There isn't any philosophical change at Millsaps.
It's all about the loss of money from declining enrollment.
Long overdue. I actually had a scholarship offer at Millsaps some 40 years ago and turned it down because they didn't offer a useful degree. So I paid to go to State (THE university of Mississippi) and had a good job and career ever since, now happily and lucratively retired.
My youngest is a Radiologist and the threat of AI replacement is becoming more real. Lot of uncertainty in higher education right now
Hey Bill. I'll let you in on a deep secret...the sun will rise in the east tomorrow.
Got a client that makes 125k plus overtime working lines, didn’t cost all that much time and money at colin…getting to that point with my daughter, 31 ACT and crushing AP courses…we’re just gonna knock out the cores at Holmes
Looking at it's website it appears William Jewell recently branded itself "The Critical Thinking College®" which I'm sure their army of higher ed admins patted themselves on the back for. Perhaps Millsaps will proceed accordingly but as an alum I can't be sure.
When I buy a car, "truth in lending" require disclosures on costs and payments. All student loans should do the same. You major in engineering and you will pay the loan in several years. You major in "Queer-Black-Womens, ect."- studies, and you will be in debt the rest of your life.

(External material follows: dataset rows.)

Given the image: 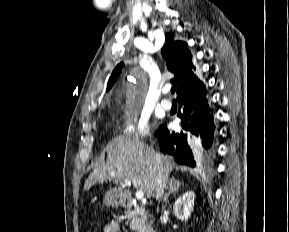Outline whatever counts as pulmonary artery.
<instances>
[{
  "label": "pulmonary artery",
  "mask_w": 289,
  "mask_h": 232,
  "mask_svg": "<svg viewBox=\"0 0 289 232\" xmlns=\"http://www.w3.org/2000/svg\"><path fill=\"white\" fill-rule=\"evenodd\" d=\"M168 91H169L168 88H164L163 89V93H167ZM160 104H161V107L163 109H165V110H170L171 107H172V102L169 99H166V98L162 99Z\"/></svg>",
  "instance_id": "1"
}]
</instances>
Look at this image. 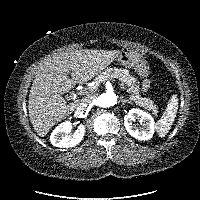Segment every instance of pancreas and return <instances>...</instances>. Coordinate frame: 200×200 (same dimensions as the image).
Wrapping results in <instances>:
<instances>
[{
    "label": "pancreas",
    "mask_w": 200,
    "mask_h": 200,
    "mask_svg": "<svg viewBox=\"0 0 200 200\" xmlns=\"http://www.w3.org/2000/svg\"><path fill=\"white\" fill-rule=\"evenodd\" d=\"M118 79L122 88H125L130 93V98L136 103V105L144 107L145 109L152 111L154 115H157V106L152 100L148 98H142L138 92V86L136 85V79L126 69L108 68L104 72L100 73L95 79L96 85L101 84L108 79Z\"/></svg>",
    "instance_id": "pancreas-1"
}]
</instances>
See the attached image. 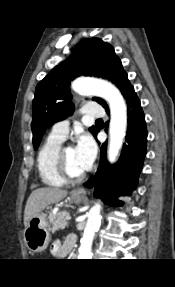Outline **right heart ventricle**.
<instances>
[{
    "label": "right heart ventricle",
    "mask_w": 175,
    "mask_h": 287,
    "mask_svg": "<svg viewBox=\"0 0 175 287\" xmlns=\"http://www.w3.org/2000/svg\"><path fill=\"white\" fill-rule=\"evenodd\" d=\"M63 140L49 135L39 148L36 160L37 171L43 184L63 187L66 181L60 176L56 166V154Z\"/></svg>",
    "instance_id": "e07e8e85"
}]
</instances>
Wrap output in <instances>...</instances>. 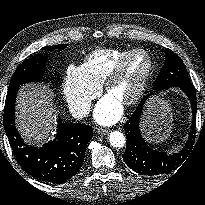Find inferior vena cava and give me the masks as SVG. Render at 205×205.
I'll use <instances>...</instances> for the list:
<instances>
[{"mask_svg": "<svg viewBox=\"0 0 205 205\" xmlns=\"http://www.w3.org/2000/svg\"><path fill=\"white\" fill-rule=\"evenodd\" d=\"M71 114L75 119H82L87 116L90 112V104L89 103H81L75 105L71 108Z\"/></svg>", "mask_w": 205, "mask_h": 205, "instance_id": "inferior-vena-cava-1", "label": "inferior vena cava"}]
</instances>
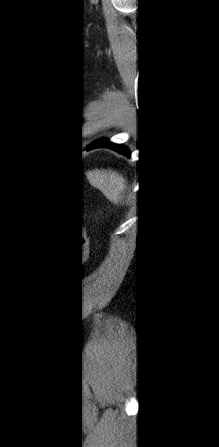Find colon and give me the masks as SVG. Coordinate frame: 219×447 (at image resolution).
Wrapping results in <instances>:
<instances>
[{"instance_id":"5ec220e1","label":"colon","mask_w":219,"mask_h":447,"mask_svg":"<svg viewBox=\"0 0 219 447\" xmlns=\"http://www.w3.org/2000/svg\"><path fill=\"white\" fill-rule=\"evenodd\" d=\"M84 234H85L84 228H81L80 235H81L82 238H84Z\"/></svg>"}]
</instances>
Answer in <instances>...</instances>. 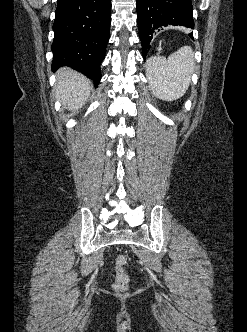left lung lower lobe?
<instances>
[{"label": "left lung lower lobe", "instance_id": "1", "mask_svg": "<svg viewBox=\"0 0 247 332\" xmlns=\"http://www.w3.org/2000/svg\"><path fill=\"white\" fill-rule=\"evenodd\" d=\"M137 22L142 43V55L163 26L179 25L194 28L191 0H136ZM191 38L192 34H189Z\"/></svg>", "mask_w": 247, "mask_h": 332}]
</instances>
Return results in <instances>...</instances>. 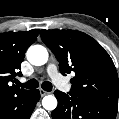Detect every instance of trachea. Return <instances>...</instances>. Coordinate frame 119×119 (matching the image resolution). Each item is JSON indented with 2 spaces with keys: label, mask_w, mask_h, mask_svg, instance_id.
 Returning a JSON list of instances; mask_svg holds the SVG:
<instances>
[{
  "label": "trachea",
  "mask_w": 119,
  "mask_h": 119,
  "mask_svg": "<svg viewBox=\"0 0 119 119\" xmlns=\"http://www.w3.org/2000/svg\"><path fill=\"white\" fill-rule=\"evenodd\" d=\"M17 85L26 89H35L38 87V81L36 79H31L26 83L17 82ZM42 89L50 92L52 90V84L49 81H45L42 83Z\"/></svg>",
  "instance_id": "1"
}]
</instances>
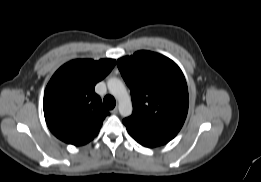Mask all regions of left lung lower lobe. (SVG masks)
I'll return each mask as SVG.
<instances>
[{"label": "left lung lower lobe", "instance_id": "0a47b994", "mask_svg": "<svg viewBox=\"0 0 261 182\" xmlns=\"http://www.w3.org/2000/svg\"><path fill=\"white\" fill-rule=\"evenodd\" d=\"M143 146H145V145H143ZM146 147H155V146H146Z\"/></svg>", "mask_w": 261, "mask_h": 182}]
</instances>
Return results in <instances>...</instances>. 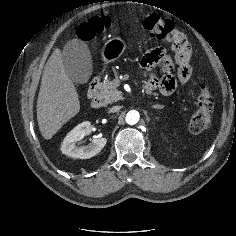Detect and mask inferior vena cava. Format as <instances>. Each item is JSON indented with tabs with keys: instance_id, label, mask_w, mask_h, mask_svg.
Returning <instances> with one entry per match:
<instances>
[{
	"instance_id": "1",
	"label": "inferior vena cava",
	"mask_w": 236,
	"mask_h": 236,
	"mask_svg": "<svg viewBox=\"0 0 236 236\" xmlns=\"http://www.w3.org/2000/svg\"><path fill=\"white\" fill-rule=\"evenodd\" d=\"M120 106H113L110 110H109V112L110 113H114V112H117V111H119L120 110Z\"/></svg>"
}]
</instances>
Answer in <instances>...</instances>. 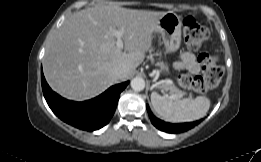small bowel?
I'll use <instances>...</instances> for the list:
<instances>
[{"instance_id": "1", "label": "small bowel", "mask_w": 261, "mask_h": 162, "mask_svg": "<svg viewBox=\"0 0 261 162\" xmlns=\"http://www.w3.org/2000/svg\"><path fill=\"white\" fill-rule=\"evenodd\" d=\"M174 67L177 69H186L194 74L200 71V65L196 61L195 56L190 52H182L174 63Z\"/></svg>"}]
</instances>
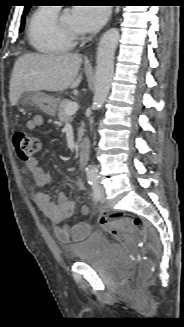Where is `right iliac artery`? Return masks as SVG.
Here are the masks:
<instances>
[{"label": "right iliac artery", "instance_id": "right-iliac-artery-1", "mask_svg": "<svg viewBox=\"0 0 184 327\" xmlns=\"http://www.w3.org/2000/svg\"><path fill=\"white\" fill-rule=\"evenodd\" d=\"M93 178H89V181H91Z\"/></svg>", "mask_w": 184, "mask_h": 327}]
</instances>
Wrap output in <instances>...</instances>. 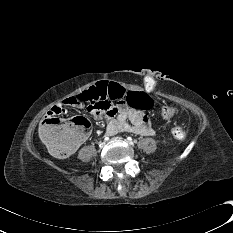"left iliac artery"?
<instances>
[{"label": "left iliac artery", "instance_id": "obj_1", "mask_svg": "<svg viewBox=\"0 0 233 233\" xmlns=\"http://www.w3.org/2000/svg\"><path fill=\"white\" fill-rule=\"evenodd\" d=\"M127 139L130 142V144H133L135 142L131 137H127Z\"/></svg>", "mask_w": 233, "mask_h": 233}]
</instances>
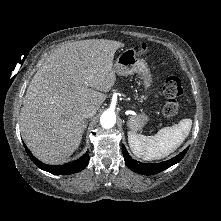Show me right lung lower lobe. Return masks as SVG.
<instances>
[{
  "label": "right lung lower lobe",
  "mask_w": 221,
  "mask_h": 221,
  "mask_svg": "<svg viewBox=\"0 0 221 221\" xmlns=\"http://www.w3.org/2000/svg\"><path fill=\"white\" fill-rule=\"evenodd\" d=\"M24 147L26 149V152L30 156L31 160L42 170H45L47 172H50L52 174L56 175H69L73 173H77L81 170H83L88 162H89V155L88 153H85L82 157H80L78 160L72 161L70 163L64 164V165H47L36 159L31 152L26 148L25 144Z\"/></svg>",
  "instance_id": "right-lung-lower-lobe-1"
}]
</instances>
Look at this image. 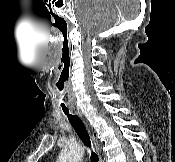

Require student loan repayment to be secured to the endowment of the school receiving the money and universities/colleges will fix their own problems in a hurry.
The Millsaps campus will make a nice addition to UMMC several years from now.
12:30 & 12:55, getting an expensive, prestigious degree just for the sake of humanity, with very limited employment options, is a noble thing to do and great if your circumstances allow it and you are fully informed starting out. However, too many kids don’t find out what they’ve done until they are $100,000 in debt and can’t get a job.
Does Crawford pay you for this drivel?
Awesome idea 7:44 !
Yup. Like the whole of Mississippi....but shhh, don't say it out loud.
Pop quiz: why does the appliance repair person, the electrician, the plumber, the HVAC tech and the guy mowing your lawn, all earn more money than you do?
If you literally do not know, or understand the answer, you could be yet another victim of a liberal arts degree.
First, define "liberal arts" degree. Then, realize that many who go to college aren't even as "educationally-inclined" or "receptive" as the barely-got-in students of 40-50-plus years ago. Not saying they are all stupid, but they simply don't have what it takes to make use of a 4 more years of education in a classroom setting. Now, a truly intelligent person or a truly motivated person of average intelligence can learn all sorts of advanced concepts if they know how to effectively and efficiently learn and think critically. Such students can "learn to learn" via many - but not all - traditional "liberal arts" degrees about as effectively as they could via "business-oriented" degrees.
I've heard any number of managers/owners say that they can rapidly teach whatever well-paying, white-collar, inside/desk job to anyone willing and able to work hard and learn it. It would be a much better candidate who had natural intelligence, willingness and desire, and a history degree than a kid with a "business" degree who probably was never "college material" anyway. And now, we are on at least the second generation, and probably well into the third, of such students. And now, AI - it is not the be-all and end-all that many think it is, but it can easily replace all or most of the "shoulda never gone to college but I got a degree" folks that became so prevalent starting in the 70s-80s. It's shaping up to be a real mess for many and a real boom for a few.
Wokeism kills!
Who profits from student loans? The answer is easy. The Universities/Colleges who receive the money from the borrowers. Let those who profit from student misery, secure the loan. Leftists point fingers and decry the companies who make the loans, but they love the schools who actually get the money from the students.